On Aug 31,  5:44pm, DervishD wrote:
> zparseopts -D -A OPTIONS -- -help+
> tmp=$argv[1]
> [[ "$tmp[1]" == "-" ]] && {
>     print "ERROR, unknown option \"$tmp\""
>     return 1
> }
>     That's pretty ugly and not very clean, neither :(

Why are you messing around with the tmp variable?

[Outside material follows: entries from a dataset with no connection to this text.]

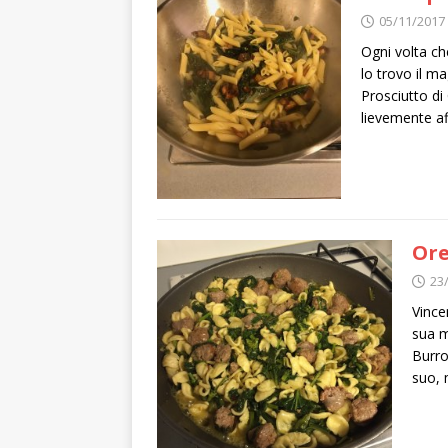
05/11/2017
Ogni volta ch
lo trovo il 
Prosciutto di
lievemente af
Ore
23
Vince
sua m
Burro
suo, 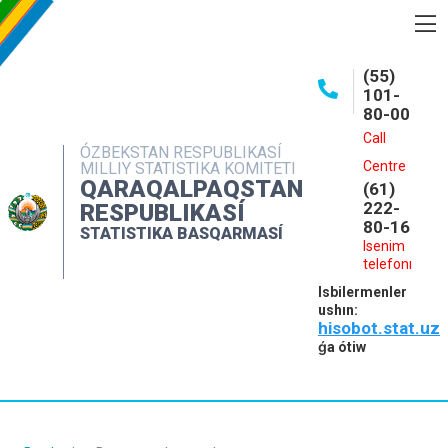
BASQARMA HAQQINDA
(55)
101-
ASHIQ MAǴLIWMATLAR
80-00
BASPALAR
Call
ÓZBEKSTAN RESPUBLIKASÍ
Centre
MILLIY STATISTIKA KOMITETI
INTERAKTIV XIZMETLER
QARAQALPAQSTAN
(61)
MÁLIMLEME XIZMETI
222-
RESPUBLIKASÍ
80-16
STATISTIKA BASQARMASÍ
MÚRÁJAATLAR
Isenim
telefonı
KONTAKTLAR
Isbilermenler
ushın:
hisobot.stat.uz
ǵa ótiw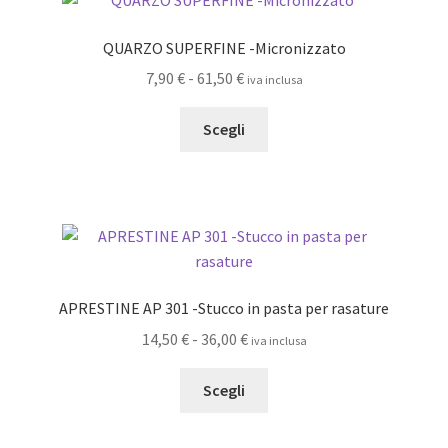
Le
opzioni
QUARZO SUPERFINE -Micronizzato
possono
Fascia
7,90
€
-
61,50
€
iva inclusa
essere
di
scelte
Questo
prezzo:
Scegli
nella
prodotto
da
pagina
ha
7,90 €
del
più
a
prodotto
varianti.
61,50 €
Le
opzioni
possono
APRESTINE AP 301 -Stucco in pasta per rasature
essere
Fascia
14,50
€
-
36,00
€
iva inclusa
scelte
di
nella
Questo
prezzo:
Scegli
pagina
prodotto
da
del
ha
14,50 €
prodotto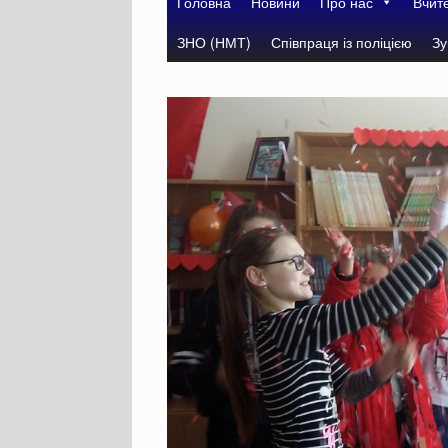
Головна
Новини
Про нас
Вчит
ЗНО (НМТ)
Співпраця із поліцією
Зу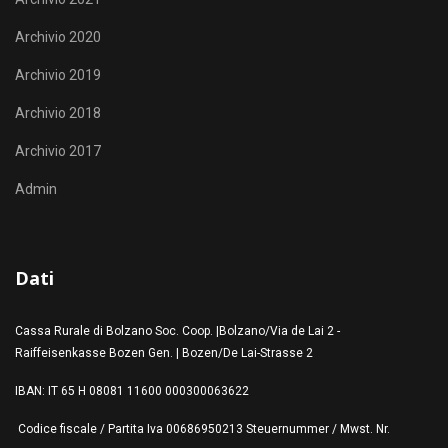
Archivio 2020
Archivio 2019
Archivio 2018
Archivio 2017
Admin
Dati
Cassa Rurale di Bolzano Soc. Coop. |Bolzano/Via de Lai 2 -
Raiffeisenkasse Bozen Gen. | Bozen/De Lai-Strasse 2
IBAN: IT 65 H 08081 11600 000300063622
Codice fiscale / Partita Iva 00686950213 Steuernummer / Mwst. Nr.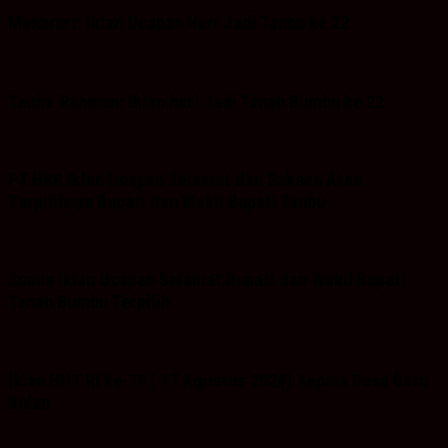
Makhruri: Iklan Ucapan Hari Jadi Tanbu ke 22
Taufik Rahman: Iklan hari Jadi Tanah Bumbu ke 22
PT.HRB Iklan Ucapan Selamat dan Sukses Atas
Terpilihnya Bupati dan Wakil Bupati Tanbu
Space Iklan Ucapan Selamat Bupati dan Wakil Bupati
Tanah Bumbu Terpilih
Iklan HUT RI ke-79 ( 17 Agustus 2024) Kepala Desa Batu
Bulan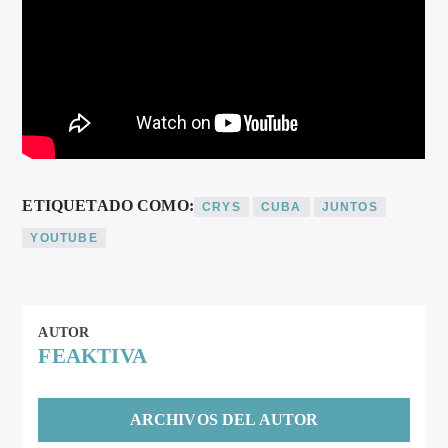
ETIQUETADO COMO:
CRYS
CUBA
JUNTOS
YOUTUBE
AUTOR
FEAKTIVA
ARCHIVOS DEL AUTOR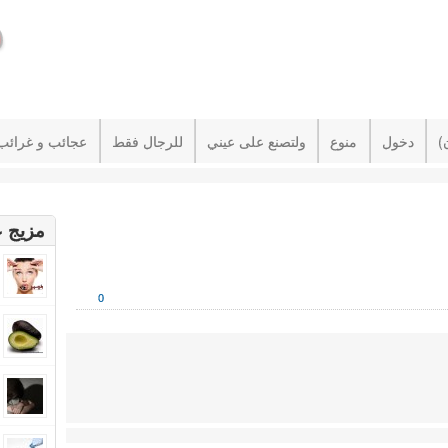
دخول
منوع
ولتصنع على عيني
للرجال فقط
عجائب و غرائب
مزيج ع
0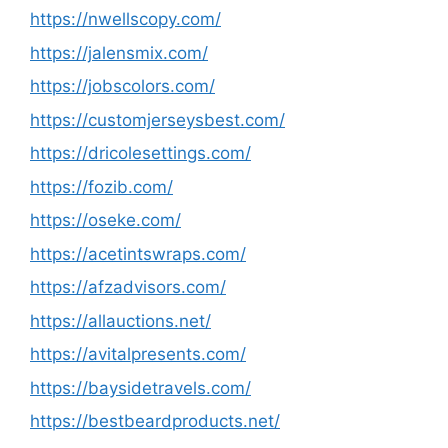
https://nwellscopy.com/
https://jalensmix.com/
https://jobscolors.com/
https://customjerseysbest.com/
https://dricolesettings.com/
https://fozib.com/
https://oseke.com/
https://acetintswraps.com/
https://afzadvisors.com/
https://allauctions.net/
https://avitalpresents.com/
https://baysidetravels.com/
https://bestbeardproducts.net/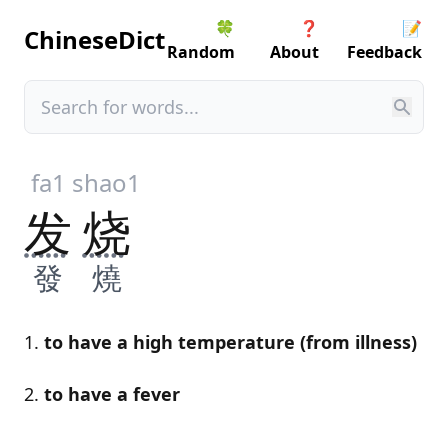
🍀
❓
📝
ChineseDict
Random
About
Feedback
fa1
shao1
发
烧
發
燒
to have a high temperature (from illness)
to have a fever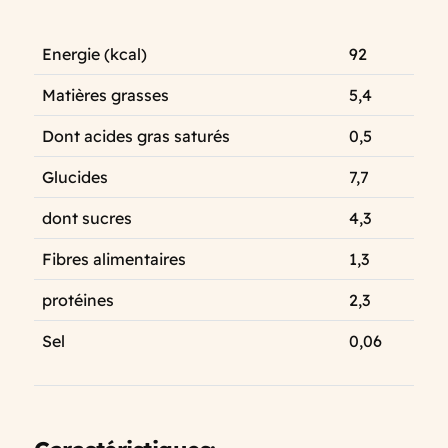
Energie (kcal)
92
Matières grasses
5,4
Dont acides gras saturés
0,5
Glucides
7,7
dont sucres
4,3
Fibres alimentaires
1,3
protéines
2,3
Sel
0,06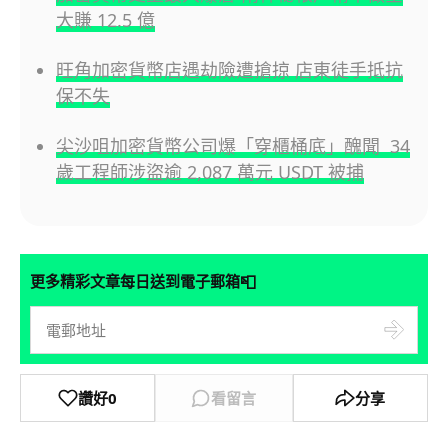
大賺 12.5 億
旺角加密貨幣店遇劫險遭搶掠 店東徒手抵抗
保不失
尖沙咀加密貨幣公司爆「穿櫃桶底」醜聞 34
歲工程師涉盜逾 2,087 萬元 USDT 被捕
📮
更多精彩文章每日送到電子郵箱
讚好
0
看留言
分享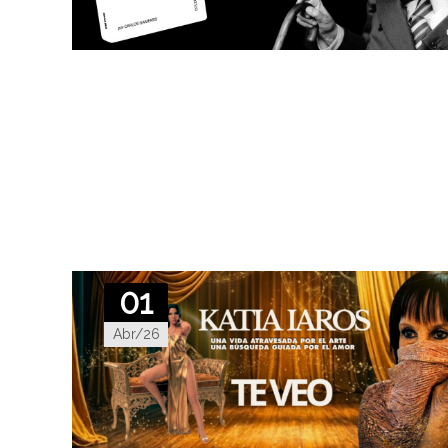
01
Abr/26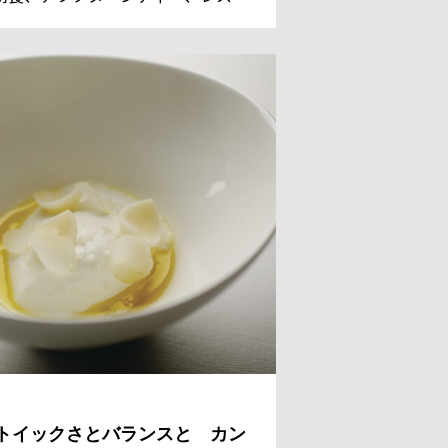
ンのデザートまでを担っているシェ
 パティシエのレジス・ドゥマネ氏。
国からのゲストのために、今日も甘
美しい、魔法のようなスイーツを作
。
トイックさとバランスと カン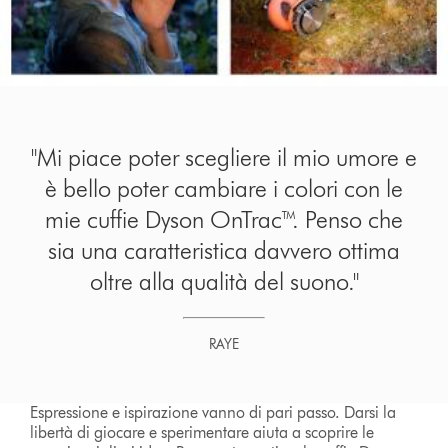
"Mi piace poter scegliere il mio umore e
è bello poter cambiare i colori con le
mie cuffie Dyson OnTrac™. Penso che
sia una caratteristica davvero ottima
oltre alla qualità del suono."
RAYE
Espressione e ispirazione vanno di pari passo. Darsi la
libertà di giocare e sperimentare aiuta a scoprire le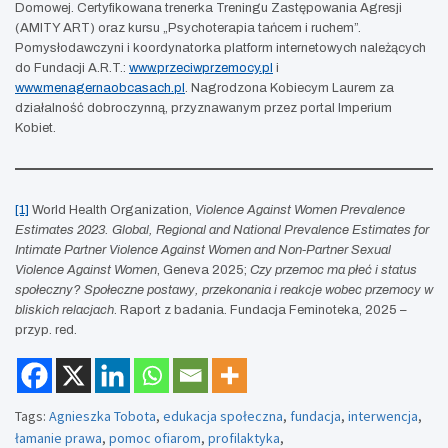
Domowej. Certyfikowana trenerka Treningu Zastępowania Agresji
(AMITY ART) oraz kursu „Psychoterapia tańcem i ruchem”.
Pomysłodawczyni i koordynatorka platform internetowych należących
do Fundacji A.R.T.:
www.przeciwprzemocy.pl
i
www.menagernaobcasach.pl
. Nagrodzona Kobiecym Laurem za
działalność dobroczynną, przyznawanym przez portal Imperium
Kobiet.
[1]
World Health Organization,
Violence Against Women Prevalence
Estimates 2023. Global, Regional and National Prevalence Estimates for
Intimate Partner Violence Against Women and Non-Partner Sexual
Violence Against Women
, Geneva 2025;
Czy przemoc ma płeć i status
społeczny? Społeczne postawy, przekonania i reakcje
wobec przemocy w
bliskich relacjach
. Raport z badania. Fundacja Feminoteka, 2025 –
przyp. red.
Tags:
Agnieszka Tobota
,
edukacja społeczna
,
fundacja
,
interwencja
,
łamanie prawa
,
pomoc ofiarom
,
profilaktyka
,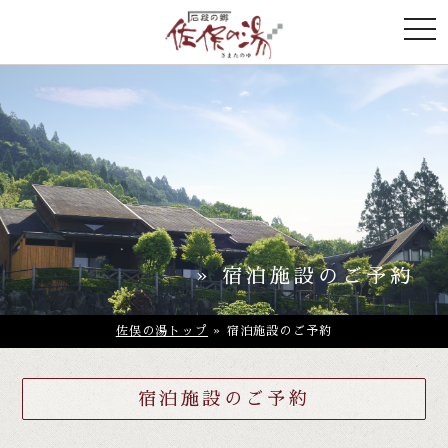
togg
navi
» 宿泊施設のご予約
佐俣の湯トップ
» 宿泊施設のご予約
宿泊施設のご予約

    zparseopts -D -A OPTIONS -- -help+
    [[ $1 = -* ]] && {
	print -u2 "ERROR, unknown option \"$1\""
	return 1

>     But, worse, zparseopts spits an error in this case:
>     set -- -a
>     zparseopts -a array -- a:

    zparseopts -- a::=array
    (( $#array == 1 )) && {
	print -u2 "ERROR, required argument of \"-a\" is missing"
	return 1

When you use 'a:' you tell zparseopts that *it* should require an
argument; but what you tell zparseopts doesn't have to literally
reflect whether *you* require one.

However, that does mean that the argument must be given in the same
word as the option (e.g. "-axyz" rather than "-a xyz") so that may
not fit your needs.  There are two drawbacks to zparseopts; that's
one of them, and the other is that it doesn't differentiate empty
strings from omitted arguments very effectively.

You might want to try a hybrid approach: Call zparseopts -D -E to
strip all the long options, then use getopts to process the rest of
them and issue error messages.  However, that means that the order of
the options on the command line must not matter.